Sentenza Sentenza Cassazione Civile n. 6577 del 22/03/2011

Cassazione civile sez. trib., 22/03/2011, (ud. 16/12/2010, dep. 22/03/2011), n.6577

LA CORTE SUPREMA DI CASSAZIONE

SEZIONE TRIBUTARIA

Composta dagli Ill.mi Sigg.ri Magistrati:

Dott. CAPPABIANCA Aurelio – Presidente –

Dott. D’ALESSANDRO Paolo – Consigliere –

Dott. DI IASI Camilla – Consigliere –

Dott. DI BLASI Antonino – Consigliere –

Dott. BISOGNI Giacinto – rel. Consigliere –

ha pronunciato la seguente:

ordinanza

sul ricorso proposto da:

S.M., elett.te dom.ta in Roma, Via Trionfale 5697, presso

lo studio dell’avvocato Domenico Battista, rappr.ta e difesa

dall’avv.to BERARDI Giovanni, per mandato a margine del ricorso;

– ricorrente –

contro

Agenzia delle Entrate, rappresentata e difesa dall’Avvocatura

Generale dello Stato, domiciliata presso i suoi uffici in Roma Via

dei Portoghesi 12;

– controricorrente –

avverso la decisione n. 1/1/08 della C.T.R. della Puglia, emessa il

17 gennaio 2008, depositata il 31 2010 gennaio 2008, R.G. 2092/06;

udito il P.M., in persona dell’Avvocato Generale Cons. Dott. IANNELLI

Domenico;

udita la relazione della causa svolta nella Camera di consiglio del

16 dicembre 2010 dal Consigliere Dott. Giacinto Bisogni.

Fatto

FATTO E DIRITTO

Rilevato che:

la controversia ha per oggetto l’impugnazione dell’avviso di accertamento con il quale l’Agenzia delle Entrate di Bari aveva rettificato il reddito di impresa per le annualità 1994 e 1995 e il volume di affari, ai fini IVA, per il periodo di imposta 1995. La ricorrente contestava nel merito l’accertamento e in particolare il valore attribuito alle merci in giacenza e l’ammontare delle cessioni in evasione di IVA presunte dall’amministrazione finanziaria;

La C.T.P. accoglieva il ricorso limitatamente all’IVA;

Con separati ricorsi S.M. impugnava i provvedimenti di diniego di definizione delle liti pendenti, relativi a Irpef e Iva per gli anni 1994 e 1995, emessi dall’Agenzia delle Entrate sul presupposto della non esaustività, della L. n. 289 del 1992, ex art. 16, dei pagamenti effettuati dalla richiedente.
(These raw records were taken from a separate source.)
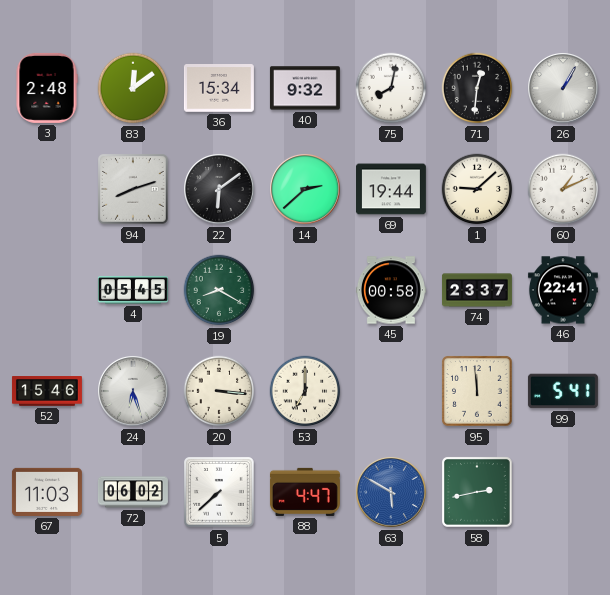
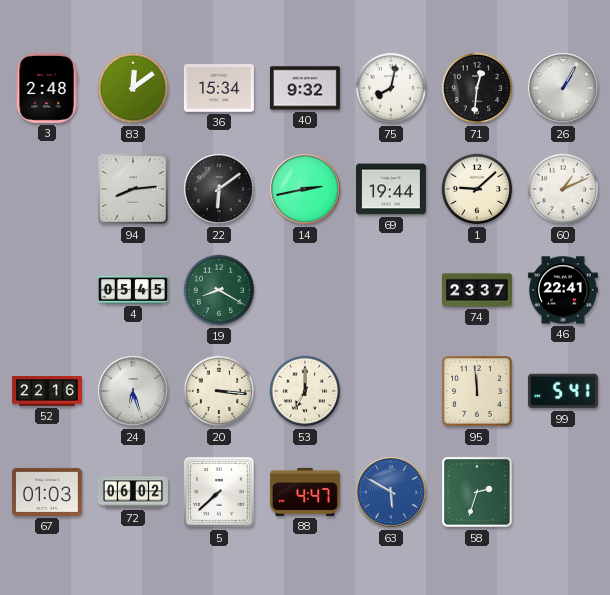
94: 8:12 -> 8:14
14: 2:38 -> 2:43
45: 00:58 -> none
52: 15:46 -> 22:16
67: 11:03 -> 01:03
58: 2:43 -> 2:33
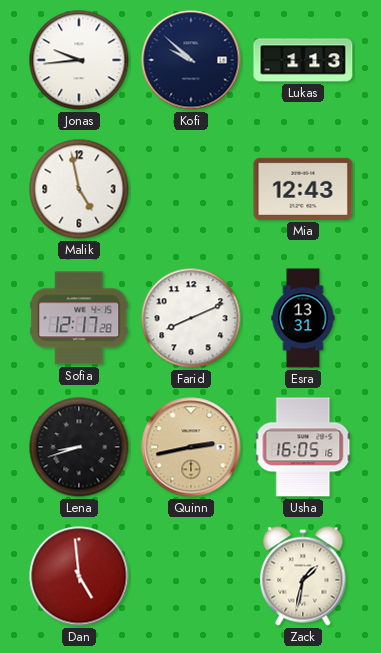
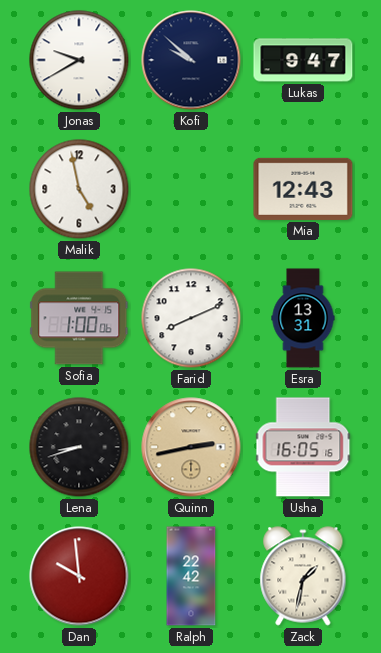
Jonas: 9:44 -> 9:40
Lukas: 1:13 -> 9:47
Sofia: 12:17 -> 1:00
Dan: 4:59 -> 9:59
Ralph: none -> 22:42
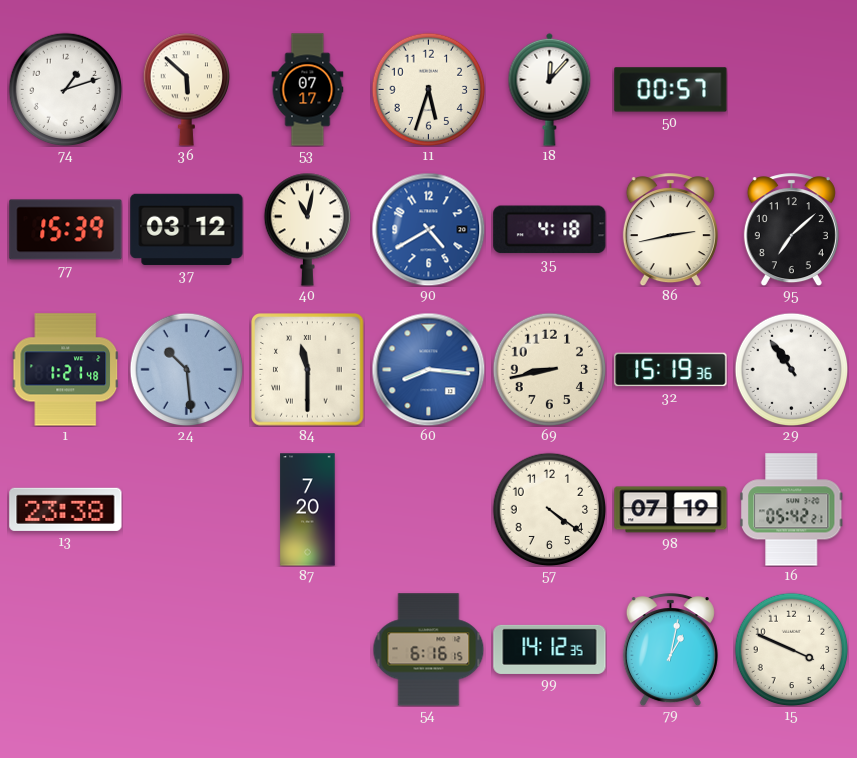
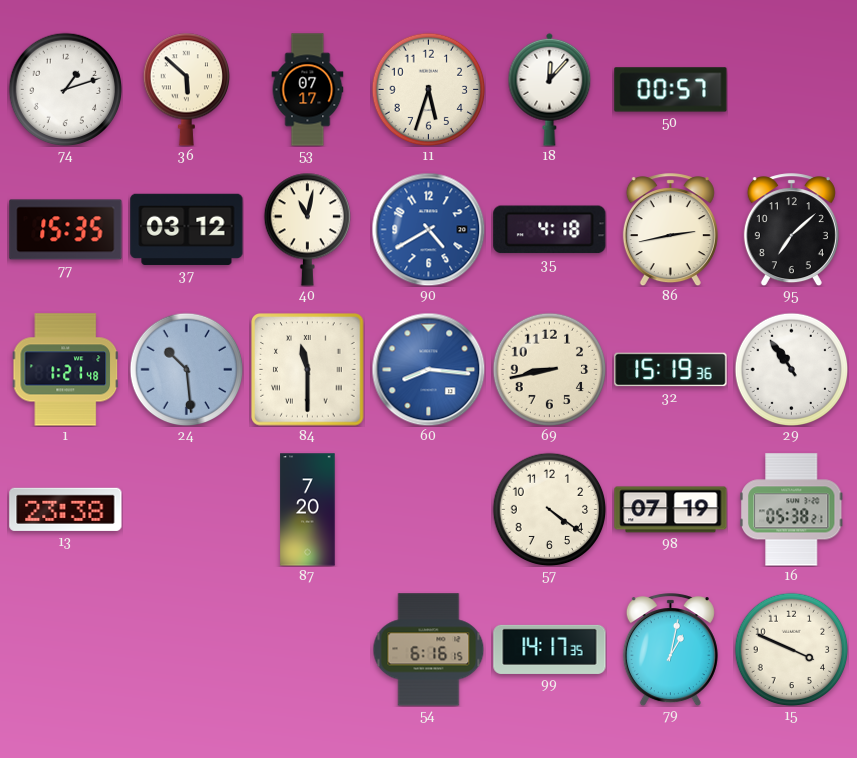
77: 15:39 -> 15:35
16: 05:42 -> 05:38
99: 14:12 -> 14:17
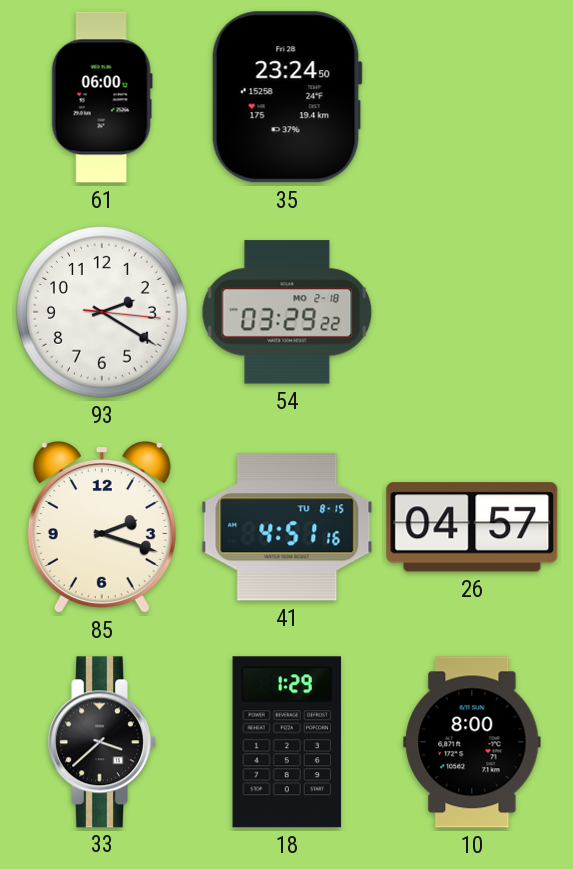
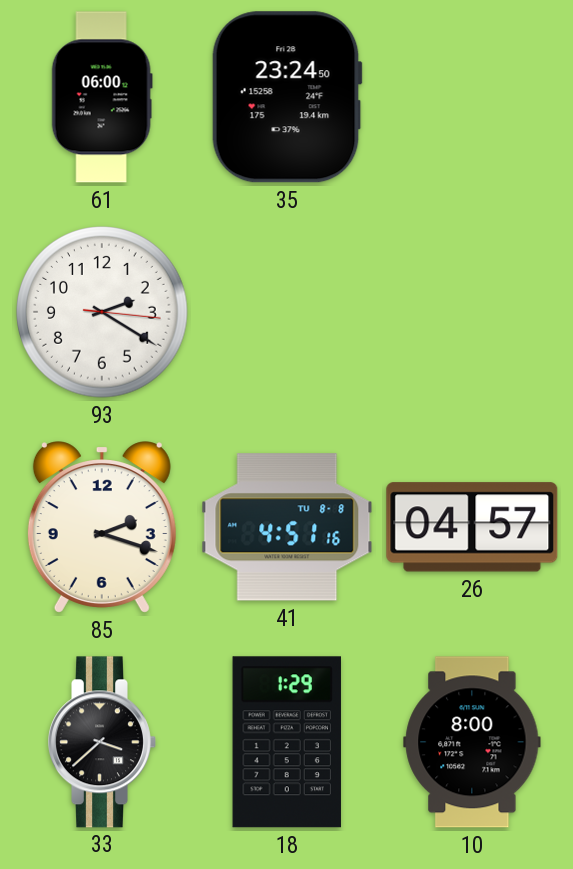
54: 03:29 -> none
41 date: TU 8-15 -> TU 8-8
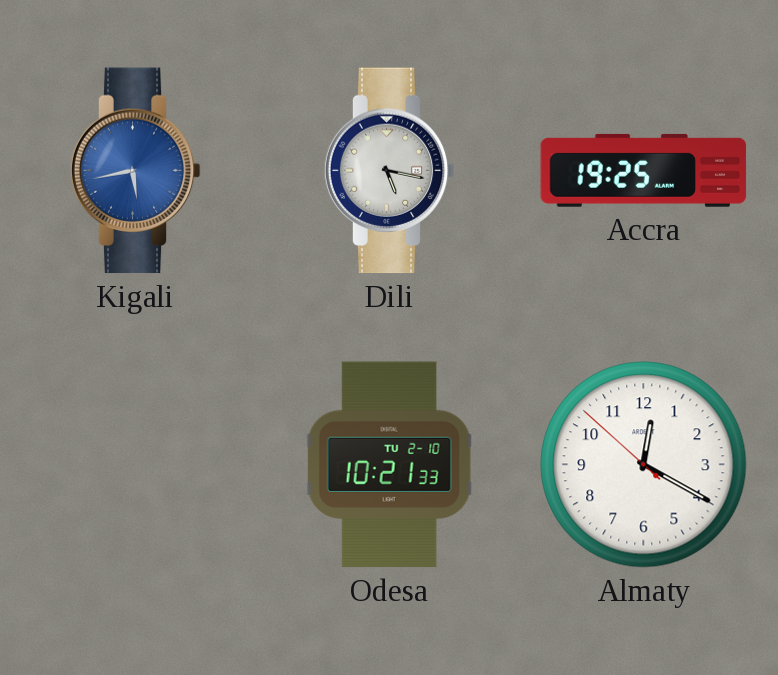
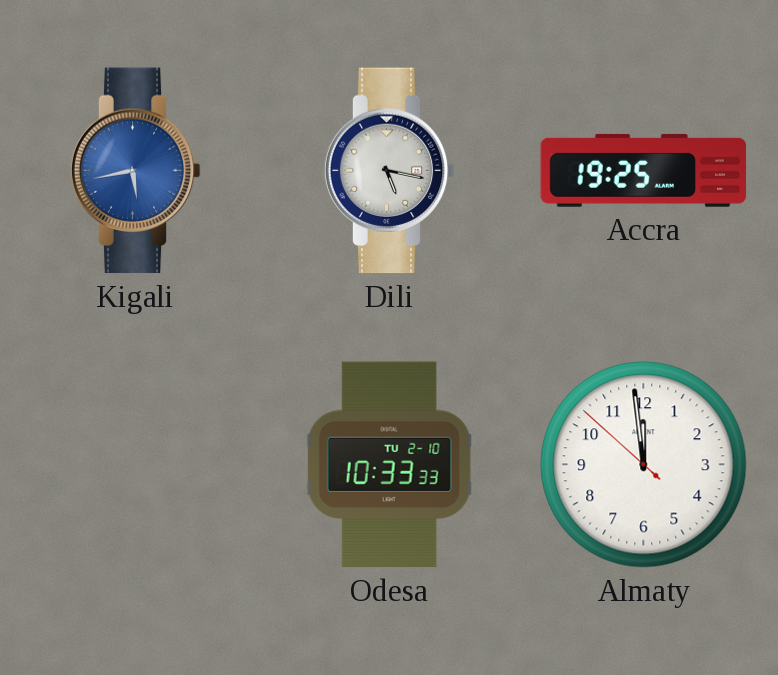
Odesa: 10:21 -> 10:33
Almaty: 12:19 -> 11:58
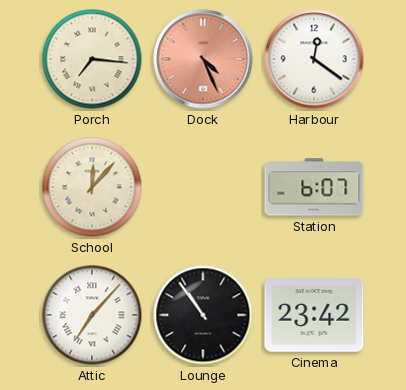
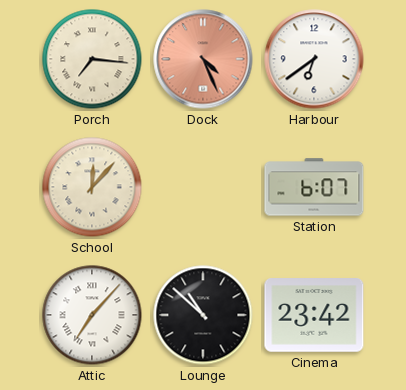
Harbour: 12:21 -> 6:39
Lounge: 10:54 -> 10:52
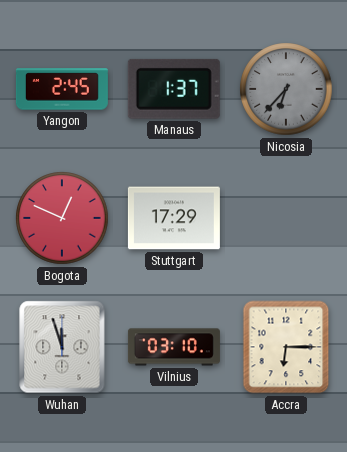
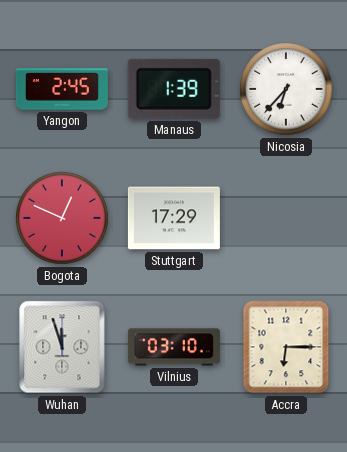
Manaus: 1:37 -> 1:39
Nicosia dial: grey -> white
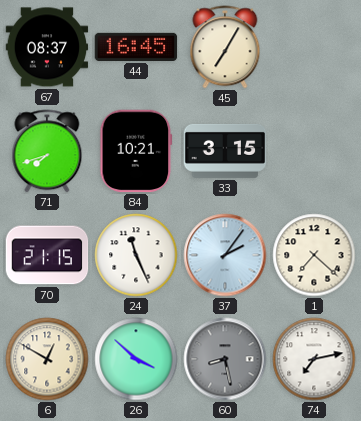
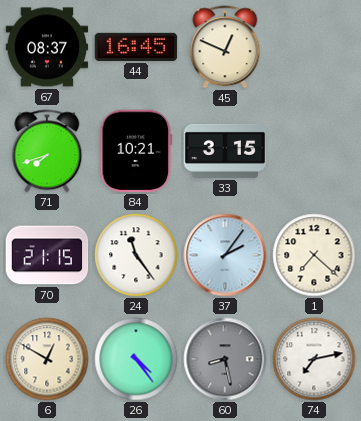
45: 7:05 -> 12:49
24: 11:26 -> 11:24
26: 3:52 -> 4:24
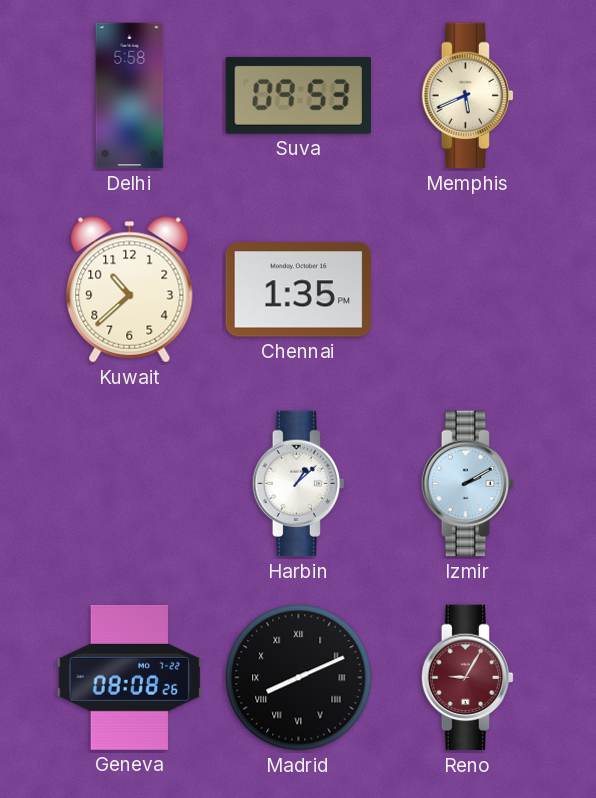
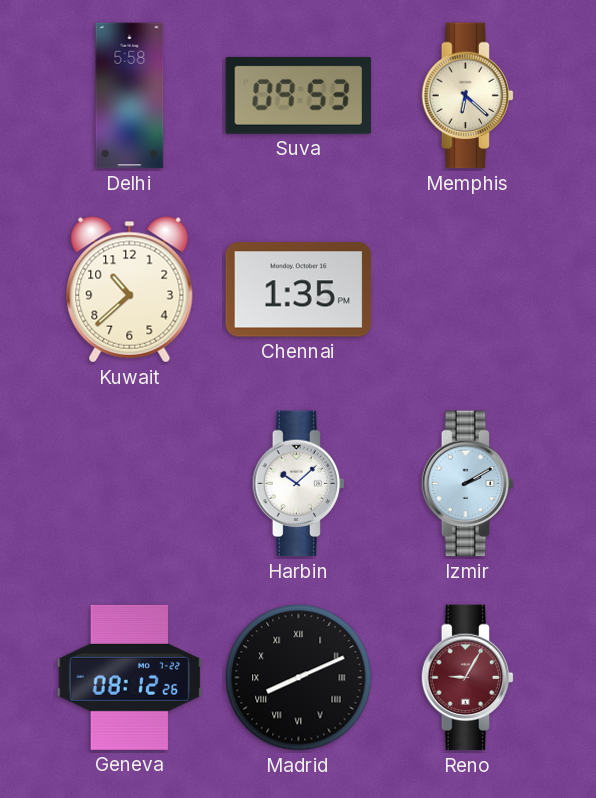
Memphis: 5:41 -> 6:22
Harbin: 1:08 -> 10:08
Geneva: 08:08 -> 08:12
La S. rilevava che doveva comunque tenersi conto dei pagamenti effettuati al fine di escludere la debenza del terzo dell’imposta iscritta a ruolo a seguito dei pagamenti eseguiti a norma della citata L. n. 289, art. 12;

La C.T.P. ha respinto i ricorsi;

La C.T.R. pronunciandosi sugli appelli della contribuente e dell’A.F. ha confermato sia gli accertamenti ai fini IRPEP e CSSN, sia la rettifica ai fini IVA, sia i provvedimenti di diniego del condono con conseguente condanna della contribuente al pagamento, a titolo di imposte e sanzioni, della somma di Euro 230.133;

Ricorre la contribuente affidandosi a cinque motivi di impugnazione.

ritenuto che:

il ricorso è in larga parte inammissibile e comunque infondato. I primi due motivi non indicano quali siano le norme di diritto nè formulano il prescritto quesito di diritto. Il difetto di motivazione consiste in realtà in un vizio dell’iter formativo della decisione da denunciare con ricorso per revocazione dato che la ricorrente adduce il travisamento di una circostanza da parte del giudice di appello (assenza di merci in giacenza non fatturate). Il terzo e quarto motivo difettano di autosufficienza e sono diretti a una mera contestazione nel merito della decisione della C.T.R. Manca infatti, ai fini del richiesto controllo sulla motivazione, l’indicazione delle circostanze di fatto che non sarebbero state adeguatamente valutate dalla C.T.R.. Infine il quinto motivo (che in realtà si sostanzia in una contraddittoria deduzione di difetto di motivazione) propone una inammissibile formulazione del quesito di diritto. Sul punto della richiesta applicazione delle due definizioni agevolate, previste dalla L. n. 289 del 2002, della, la C.T.R. ha ampiamente citato la pronuncia della Corte di Cassazione n. 9328/2006 che esclude la possibilità di una operazione di scomputo in fattispecie come quella in esame basandosi sull’autonomia delle due procedure di definizione dei ruoli pregressi e delle liti fiscali pendenti;

il ricorso va pertanto respinto con condanna della ricorrente al pagamento delle spese processuali del giudizio di cassazione.

P.Q.M.

La Corte rigetta il ricorso e condanna la ricorrente al pagamento delle spese processuali del giudizio di cassazione liquidate in complessivi Euro 5.100,00 di cui Euro 100,00 per spese, oltre spese generali e accessori di legge.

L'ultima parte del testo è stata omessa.